*** Opening of RECORD EXTRACTS ***

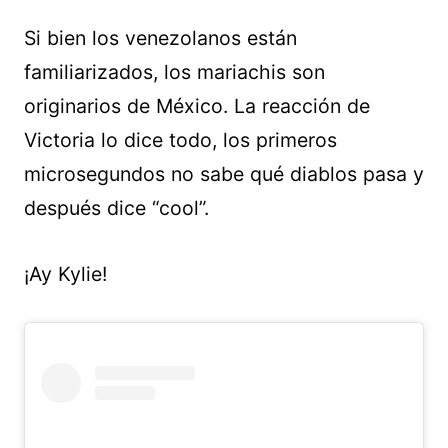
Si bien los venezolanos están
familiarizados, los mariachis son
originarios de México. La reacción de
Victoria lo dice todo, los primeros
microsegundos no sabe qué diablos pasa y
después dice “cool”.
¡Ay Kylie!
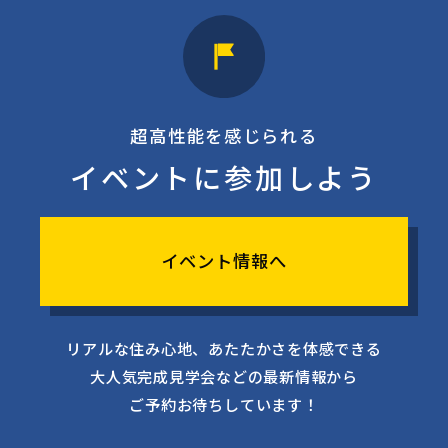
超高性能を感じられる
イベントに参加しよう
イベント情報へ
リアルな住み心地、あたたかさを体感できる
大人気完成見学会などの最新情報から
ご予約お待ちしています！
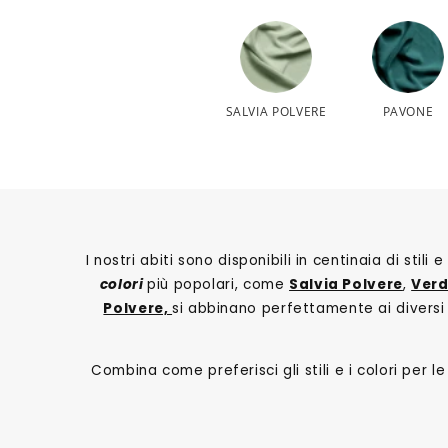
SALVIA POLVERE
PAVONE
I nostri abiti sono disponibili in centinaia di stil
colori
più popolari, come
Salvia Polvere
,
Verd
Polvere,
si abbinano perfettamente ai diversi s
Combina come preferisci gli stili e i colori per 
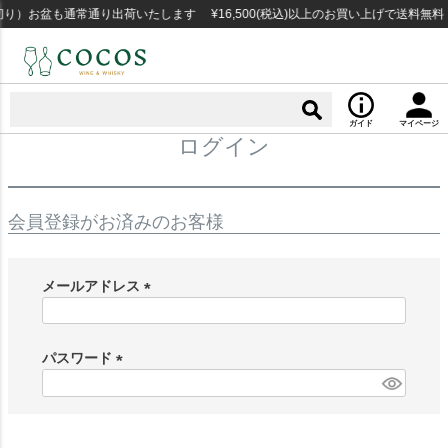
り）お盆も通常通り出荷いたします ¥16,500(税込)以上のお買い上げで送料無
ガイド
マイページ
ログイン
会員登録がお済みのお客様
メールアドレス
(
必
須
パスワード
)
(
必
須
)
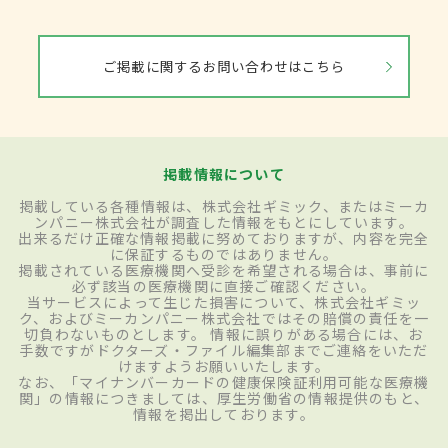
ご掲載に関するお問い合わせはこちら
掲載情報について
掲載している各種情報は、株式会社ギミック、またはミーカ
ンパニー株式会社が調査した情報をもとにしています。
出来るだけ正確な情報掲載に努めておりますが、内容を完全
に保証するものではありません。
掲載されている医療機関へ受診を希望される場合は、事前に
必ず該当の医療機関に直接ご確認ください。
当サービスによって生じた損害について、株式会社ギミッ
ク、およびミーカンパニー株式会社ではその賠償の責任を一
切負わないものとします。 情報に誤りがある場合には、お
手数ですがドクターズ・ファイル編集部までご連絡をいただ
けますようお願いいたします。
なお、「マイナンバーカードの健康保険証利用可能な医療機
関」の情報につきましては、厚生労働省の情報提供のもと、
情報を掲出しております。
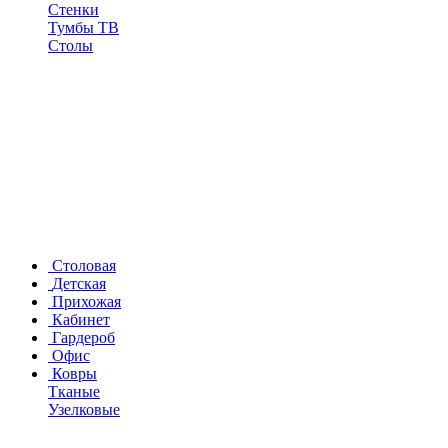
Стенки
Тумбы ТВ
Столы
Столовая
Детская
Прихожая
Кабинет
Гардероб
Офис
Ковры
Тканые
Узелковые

*** Close of RECORD EXTRACTS ***

(WORK TO BE COMPLETED): Copy nothing outside the span: please output the lines from the one with "Victoria lo dice todo, los primeros" through the end of the entries above, and skip the pictures.

(EXERCISE RESULT):
Victoria lo dice todo, los primeros
microsegundos no sabe qué diablos pasa y
después dice “cool”.
¡Ay Kylie!
超高性能を感じられる
イベントに参加しよう
イベント情報へ
リアルな住み心地、あたたかさを体感できる
大人気完成見学会などの最新情報から
ご予約お待ちしています！
SALVIA POLVERE
PAVONE
I nostri abiti sono disponibili in centinaia di stil
colori
più popolari, come
Salvia Polvere
,
Verd
Polvere,
si abbinano perfettamente ai diversi s
Combina come preferisci gli stili e i colori per 
り）お盆も通常通り出荷いたします ¥16,500(税込)以上のお買い上げで送料無
ガイド
マイページ
ログイン
会員登録がお済みのお客様
メールアドレス
(
必
須
パスワード
)
(
必
須
)
ご掲載に関するお問い合わせはこちら
掲載情報について
掲載している各種情報は、株式会社ギミック、またはミーカ
ンパニー株式会社が調査した情報をもとにしています。
出来るだけ正確な情報掲載に努めておりますが、内容を完全
に保証するものではありません。
掲載されている医療機関へ受診を希望される場合は、事前に
必ず該当の医療機関に直接ご確認ください。
当サービスによって生じた損害について、株式会社ギミッ
ク、およびミーカンパニー株式会社ではその賠償の責任を一
切負わないものとします。 情報に誤りがある場合には、お
手数ですがドクターズ・ファイル編集部までご連絡をいただ
けますようお願いいたします。
なお、「マイナンバーカードの健康保険証利用可能な医療機
関」の情報につきましては、厚生労働省の情報提供のもと、
情報を掲出しております。
Стенки
Тумбы ТВ
Столы
Столовая
Детская
Прихожая
Кабинет
Гардероб
Офис
Ковры
Тканые
Узелковые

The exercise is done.